Durstlöscher
Schwitzen bedeutet nicht nur Flüssigkeitsverlust. Transpirieren ohne Ausgleichsmaßnahme führt auch zu einem Mineralstoff- und Leistungsdefizit.
Sporteln ohne Trinken ist wie Autofahren ohne Tanken. Irgendwann geht gar nichts mehr. Damit man nicht - im übertragenen Sinne natürlich - irgendwo liegen bleibt, empfiehlt es sich, Flüssigkeit einzupacken. Und schon etwa eine halbe Stunde vor der Aktivität einen kräftigen Schluck zu sich zu nehmen. Bevor wir uns nun den Details dazu widmen, der Vollständigkeit halber noch einige Worte zum Trinken allgemein.
Besser früher als später
Ohne Sport braucht der erwachsene Mensch zwischen 1,5 und 2 Liter reine Trinkflüssigkeit pro Tag. Das sagen zumindest Ernährungsexperten. Was sie noch sagen ist, dass beim Sport je nach Belastungsdauer, Intensität und Umgebungstemperatur zwischen 1 und 4 Liter in den Körper rein sollten. Aber nicht erst dann, wenn sich der Durstreflex meldet, sondern schon viel früher. Am besten regelmäßig so in Abständen von 15 bis 20 Minuten. Wer zu spät trinkt, kann den Flüssigkeitsverlust nicht mehr ausreichend kompensieren. Und dann drohen unangenehmen Konsequenzen.
Keine Schwäche zeigen
Ein Flüssigkeitsverlust von 2 % des Körpergewichtes zieht eine Verminderung der Ausdauerleistung nach sich. Bei 4 % lässt die Kraftleistung nach. 5 % bedeuten schon physiologische Veränderung wie Anstieg der Herzfrequenz, Müdigkeit, Erbrechen und Muskelkrämpfe. 10 % sollte wirklich niemand mehr ausprobieren, drohen in diesem Fall doch wirklich ernsthafte Symptome, die den Flüssigkeitsverweigerer sogar in Lebensgefahr bringen können. Aber so weit sollte es bei all den Angeboten an Trinkbarem nicht kommen.
Isotonische Energie
Bei all der Vielfalt in den Regalen der Anbieter sollte ein Durstlöscher doch einige grundsätzliche Eigenschaften erfüllen. Nicht zu kalt und isotonisch zum Beispiel. Weitere wichtige Aufgaben eines idealen Durstlöscher sind das Ausgleichen des Mineralstoffverlustes und das Stabilisieren des Blut-zuckerspiegels. Vorsicht ist bei den sogenannten Energy-Drinks geboten. Denn viele davon enthalten eine hohe Dosis Zucker.
Der ideale Durstlöscher
Zum Glück gibt es einen ganz einfach herzustellenden Drink der alles kann, was ein Durstlöscher können muss. Apfelsaft mit Wasser verdünnt ist eines vom besten, was man sich in den schwitzenden Körper leeren kann. Und als kleine geschmackliche Abwechslung darf es auch mal der gespritzte schwarze Johannisbeersaft sein. Wer sich nach dem Sport mit einem Radler oder gar einem Bier pur belohnen will, der sei an dieser Stelle auf die dadurch verzögerte Regenerationsfähigkeit des Körpers aufmerksam gemacht. Und all jenen, die auf selber gemachte Abwechslung stehen, dem sind die „Sportgetränke zum Selbermachen“ ans durstig pochende Herz gelegt.

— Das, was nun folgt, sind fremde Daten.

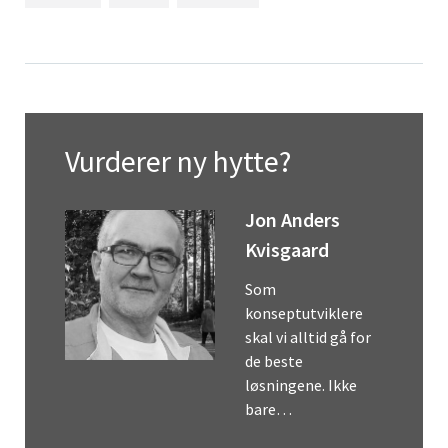
Vurderer ny hytte?
Jon Anders
Kvisgaard
Som
konseptutviklere
skal vi alltid gå for
de beste
løsningene. Ikke
bare…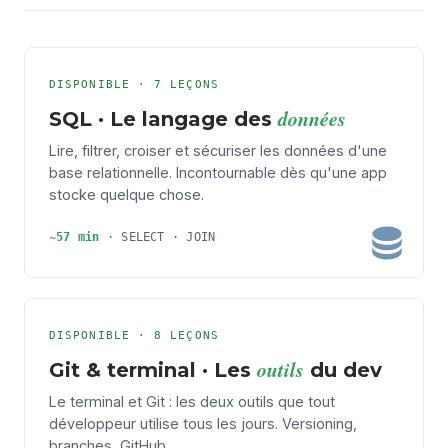
DISPONIBLE · 7 LEÇONS
données
SQL · Le langage des
Lire, filtrer, croiser et sécuriser les données d'une
base relationnelle. Incontournable dès qu'une app
stocke quelque chose.
~57 min
· SELECT · JOIN
DISPONIBLE · 8 LEÇONS
outils
Git & terminal · Les
du dev
Le terminal et Git : les deux outils que tout
développeur utilise tous les jours. Versioning,
branches, GitHub.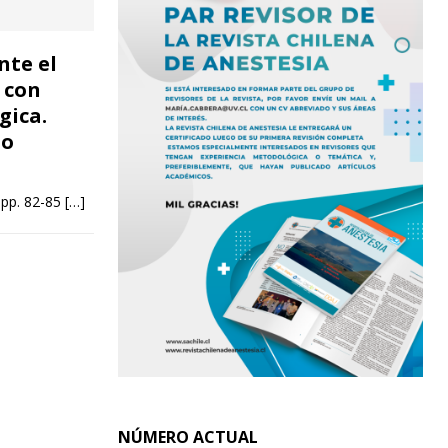
nte el
 con
gica.
to
 pp. 82-85
[…]
NÚMERO ACTUAL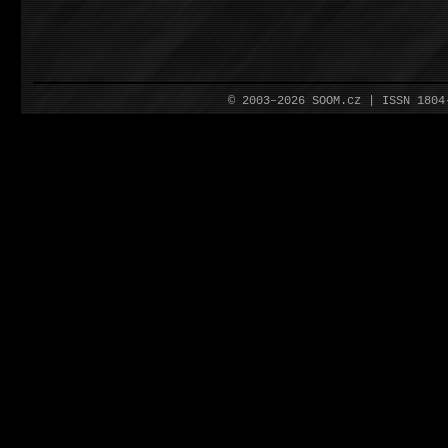
© 2003–2026 SOOM.cz | ISSN 180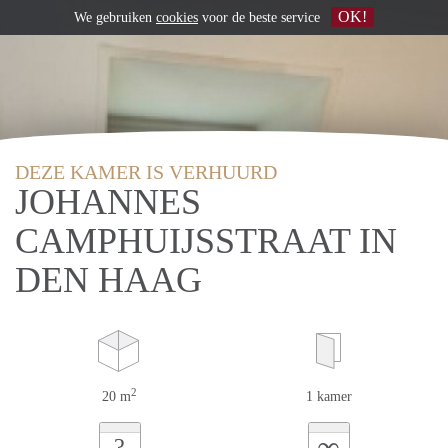
OK!
We gebruiken
cookies
voor de beste service
DEZE KAMER IS VERHUURD
JOHANNES
CAMPHUIJSSTRAAT IN
DEN HAAG
2
20 m
1 kamer
∞
?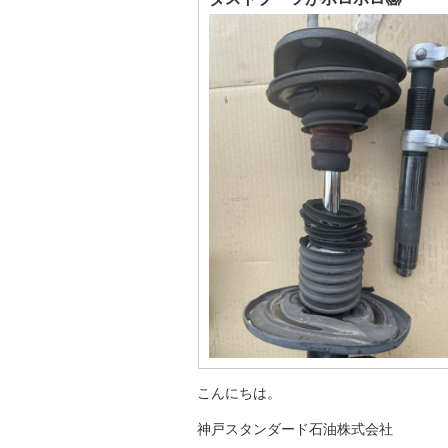
こんにちは。
神戸スタンダード石油株式会社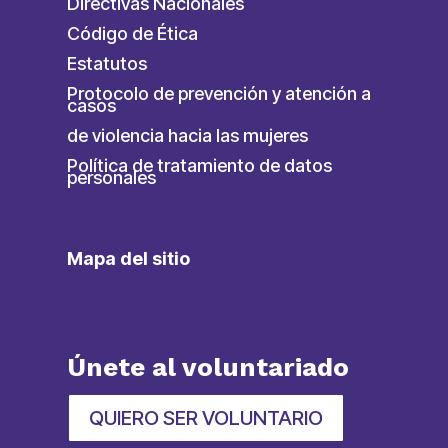
Directivas Nacionales
Código de Ética
Estatutos
Protocolo de prevención y atención a
casos
de violencia hacia las mujeres
Política de tratamiento de datos
personales
Mapa del sitio
Únete al voluntariado
QUIERO SER VOLUNTARIO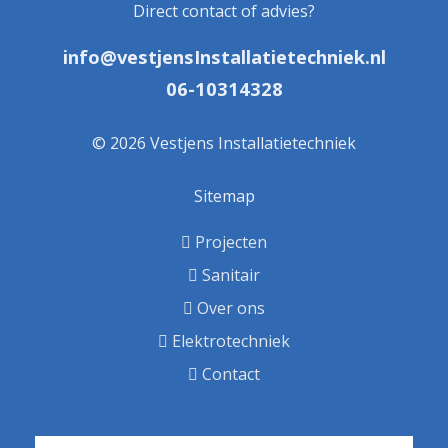
Direct contact of advies?
info@vestjensInstallatietechniek.nl
06-10314328
© 2026 Vestjens Installatietechniek
Sitemap
Projecten
Sanitair
Over ons
Elektrotechniek
Contact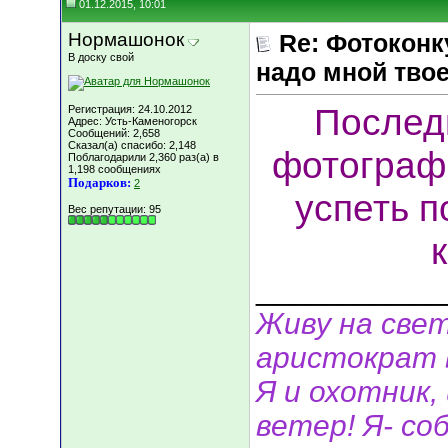
01.12.2015, 10:01
Нормашонок
Re: Фотоконк
В доску свой
надо мной твое
Послед
Регистрация: 24.10.2012
Адрес: Усть-Каменогорск
Сообщений: 2,658
Сказал(а) спасибо: 2,148
фотограф
Поблагодарили 2,360 раз(а) в
1,198 сообщениях
Подарков:
2
успеть п
Вес репутации:
95
___________
Живу на свет
аристократ 
Я и охотник, 
ветер! Я- соб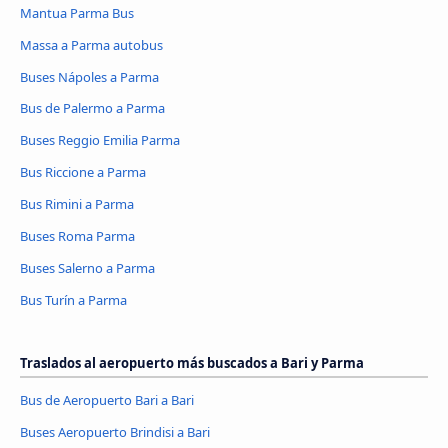
Mantua Parma Bus
Massa a Parma autobus
Buses Nápoles a Parma
Bus de Palermo a Parma
Buses Reggio Emilia Parma
Bus Riccione a Parma
Bus Rimini a Parma
Buses Roma Parma
Buses Salerno a Parma
Bus Turín a Parma
Traslados al aeropuerto más buscados a Bari y Parma
Bus de Aeropuerto Bari a Bari
Buses Aeropuerto Brindisi a Bari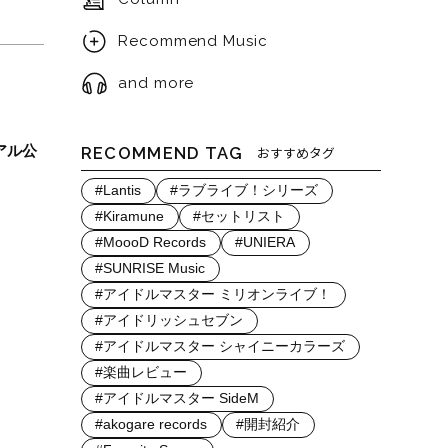
Recommend Music
and more
アル公
RECOMMEND TAG
おすすめタグ
#Lantis
#ラブライブ！シリーズ
#Kiramune
#セットリスト
#MoooD Records
#UNIERA
#SUNRISE Music
#アイドルマスター ミリオンライブ！
#アイドリッシュセブン
#アイドルマスター シャイニーカラーズ
#楽曲レビュー
#アイドルマスター SideM
#akogare records
#開封紹介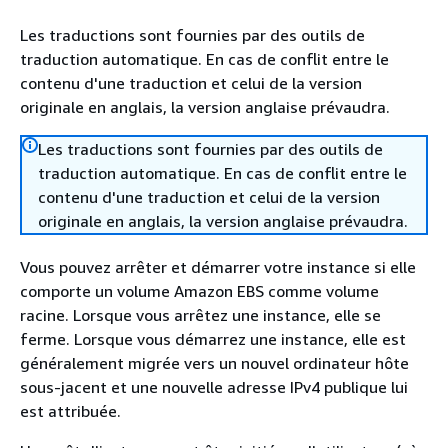
Les traductions sont fournies par des outils de
traduction automatique. En cas de conflit entre le
contenu d'une traduction et celui de la version
originale en anglais, la version anglaise prévaudra.
Les traductions sont fournies par des outils de
traduction automatique. En cas de conflit entre le
contenu d'une traduction et celui de la version
originale en anglais, la version anglaise prévaudra.
Vous pouvez arrêter et démarrer votre instance si elle
comporte un volume Amazon EBS comme volume
racine. Lorsque vous arrêtez une instance, elle se
ferme. Lorsque vous démarrez une instance, elle est
généralement migrée vers un nouvel ordinateur hôte
sous-jacent et une nouvelle adresse IPv4 publique lui
est attribuée.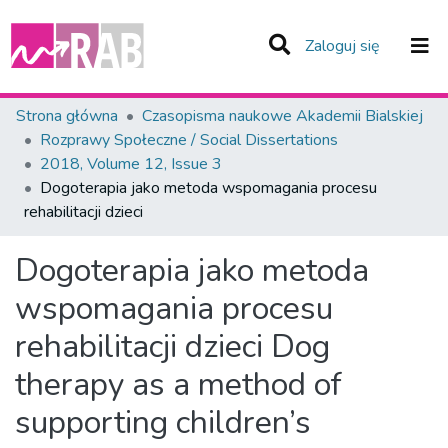
(current)
Zaloguj się
Zespoły i Kolekcje
Strona główna
Czasopisma naukowe Akademii Bialskiej
Rozprawy Społeczne / Social Dissertations
Statystyka
2018, Volume 12, Issue 3
Dogoterapia jako metoda wspomagania procesu
Całe Repozytorium
rehabilitacji dzieci
Dogoterapia jako metoda
wspomagania procesu
rehabilitacji dzieci
Dog
therapy as a method of
supporting children’s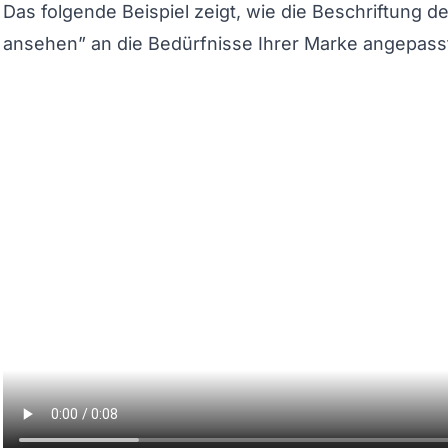
Das folgende Beispiel zeigt, wie die Beschriftung d
ansehen” an die Bedürfnisse Ihrer Marke angepass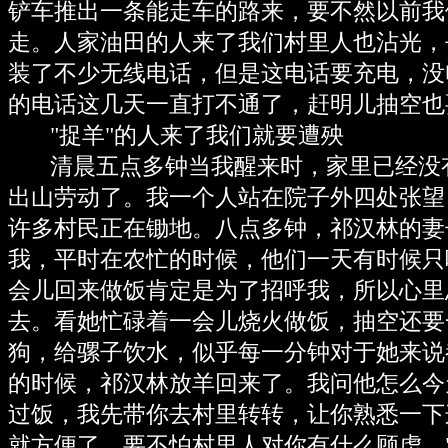
铲车推出一条能走车的路来，要不然以前我
走。人家油田的人来了我们村里人也沾光，
装了不少无线电话，但是这电话要充电，没
的电话这几天一直打不通了，赶明儿抽空也
"捉羊"的人来了我们就要遭殃
清晨五点多钟当我醒来时，家里已经没
出山劳动了。我一个人站在院子外四处张望
许多村民正在锄地。八点多钟，祁汉林的妻
我，平时在农忙的时候，他们一天有时候只
会儿回来做饭肯定是为了招呼我，所以心里
去。看她忙碌着一会儿烧火做饭，抽空还要
狗，给骡子饮水，似乎每一分钟对于她来说
的时候，祁汉林放羊回来了。我问他怎么今
过饭，我先带你去村里转转，让你熟悉一下
就方便了，要不怕村里人对你有什么顾虑。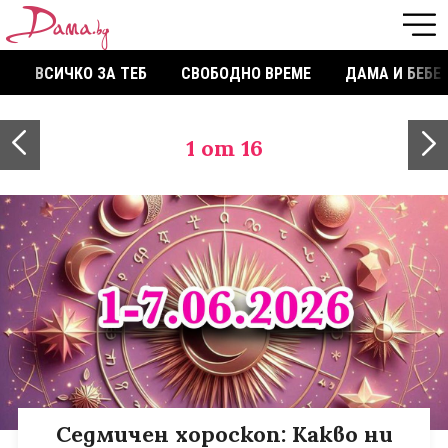
ВСИЧКО ЗА ТЕБ
СВОБОДНО ВРЕМЕ
ДАМА И БЕБЕ
1
от 16
Седмичен хороскоп: Какво ни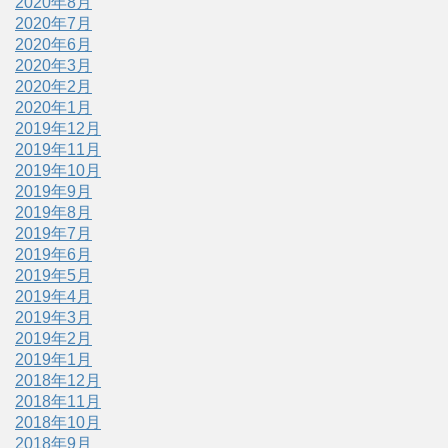
2020年8月
2020年7月
2020年6月
2020年3月
2020年2月
2020年1月
2019年12月
2019年11月
2019年10月
2019年9月
2019年8月
2019年7月
2019年6月
2019年5月
2019年4月
2019年3月
2019年2月
2019年1月
2018年12月
2018年11月
2018年10月
2018年9月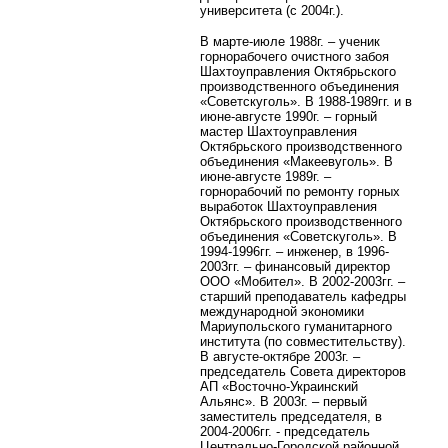
университета (с 2004г.).
В марте-июле 1988г. – ученик
горнорабочего очистного забоя
Шахтоуправления Октябрьского
производственного объединения
«Советскуголь». В 1988-1989гг. и в
июне-августе 1990г. – горный
мастер Шахтоуправления
Октябрьского производственного
объединения «Макеевуголь». В
июне-августе 1989г. –
горнорабочий по ремонту горных
выработок Шахтоуправления
Октябрьского производственного
объединения «Советскуголь». В
1994-1996гг. – инженер, в 1996-
2003гг. – финансовый директор
ООО «Мобител». В 2002-2003гг. –
старший преподаватель кафедры
международной экономики
Мариупольского гуманитарного
института (по совместительству).
В августе-октябре 2003г. –
председатель Совета директоров
АП «Восточно-Украинский
Альянс». В 2003г. – первый
заместитель председателя, в
2004-2006гг. - председатель
Центрально-Городской районной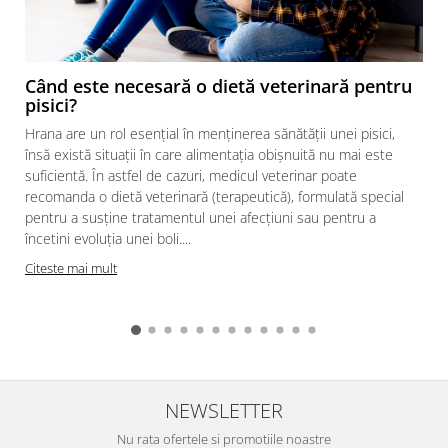
Când este necesară o dietă veterinară pentru
pisici?
Hrana are un rol esențial în menținerea sănătății unei pisici,
însă există situații în care alimentația obișnuită nu mai este
suficientă. În astfel de cazuri, medicul veterinar poate
recomanda o dietă veterinară (terapeutică), formulată special
pentru a susține tratamentul unei afecțiuni sau pentru a
încetini evoluția unei boli....
Citeste mai mult
NEWSLETTER
Nu rata ofertele si promotiile noastre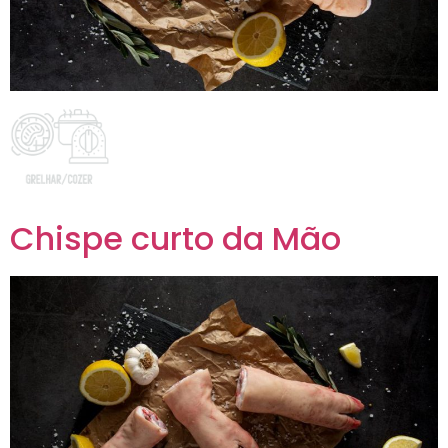
Chispe curto da Mão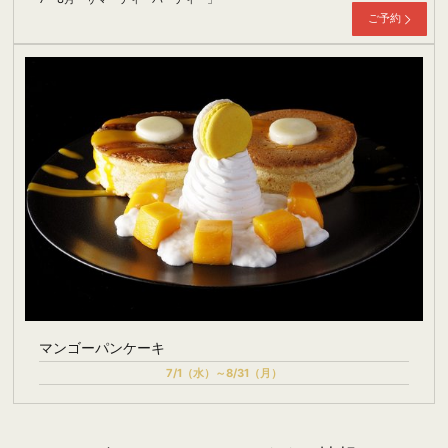
ご予約
マンゴーパンケーキ
7/1（水）～8/31（月）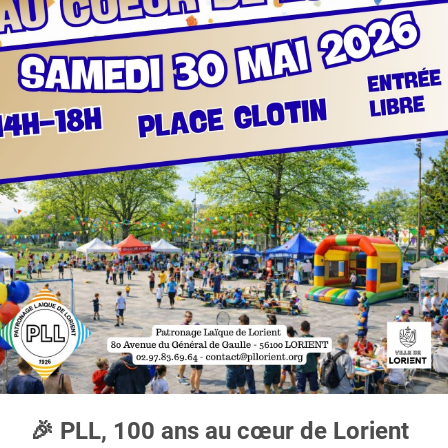
🎉
PLL, 100 ans au cœur de Lorient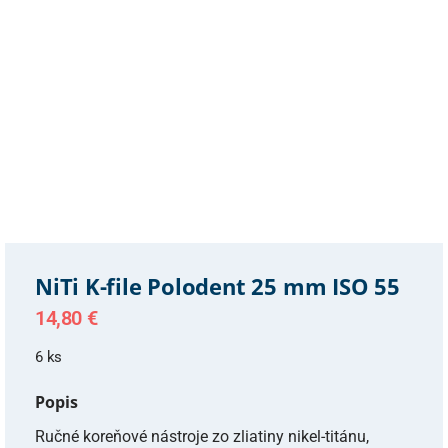
NiTi K-file Polodent 25 mm ISO 55
14,80
€
6 ks
Popis
Ručné koreňové nástroje zo zliatiny nikel-titánu,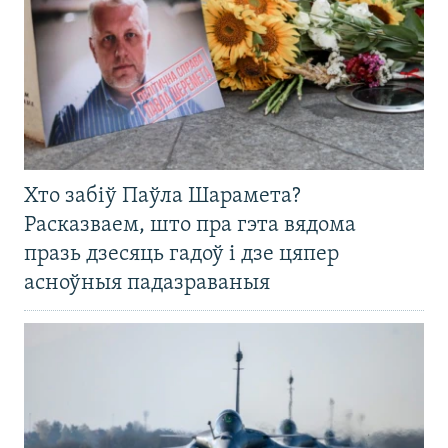
Хто забіў Паўла Шарамета?
Расказваем, што пра гэта вядома
празь дзесяць гадоў і дзе цяпер
асноўныя падазраваныя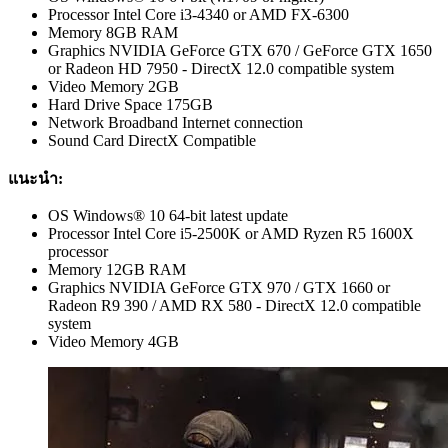
Processor Intel Core i3-4340 or AMD FX-6300
Memory 8GB RAM
Graphics NVIDIA GeForce GTX 670 / GeForce GTX 1650
or Radeon HD 7950 - DirectX 12.0 compatible system
Video Memory 2GB
Hard Drive Space 175GB
Network Broadband Internet connection
Sound Card DirectX Compatible
แนะนำ:
OS Windows® 10 64-bit latest update
Processor Intel Core i5-2500K or AMD Ryzen R5 1600X
processor
Memory 12GB RAM
Graphics NVIDIA GeForce GTX 970 / GTX 1660 or
Radeon R9 390 / AMD RX 580 - DirectX 12.0 compatible
system
Video Memory 4GB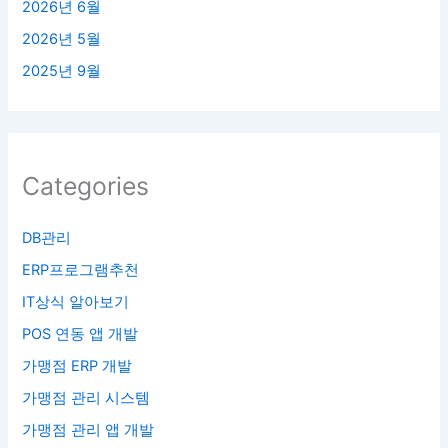
2026년 6월
2026년 5월
2025년 9월
Categories
DB관리
ERP프로그램추천
IT상식 알아보기
POS 연동 앱 개발
가맹점 ERP 개발
가맹점 관리 시스템
가맹점 관리 앱 개발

Sportgetränke zum Selbermachen
Es gibt genügend ausgezeichnete isotonische Getränke, die sich einfach und bequem kaufen lassen. Doch man kann auch mal selber etwas mixen:
1. 1 Liter Tee mit 30 g Zucker, dazu 30 bis 40 g Maltodextrin plus 1 g Kochsalz.
2. Man nehme 0,5 Liter Fruchtmolke und 0,5 Liter Wasser plus 1 bis 2 g Kochsalz.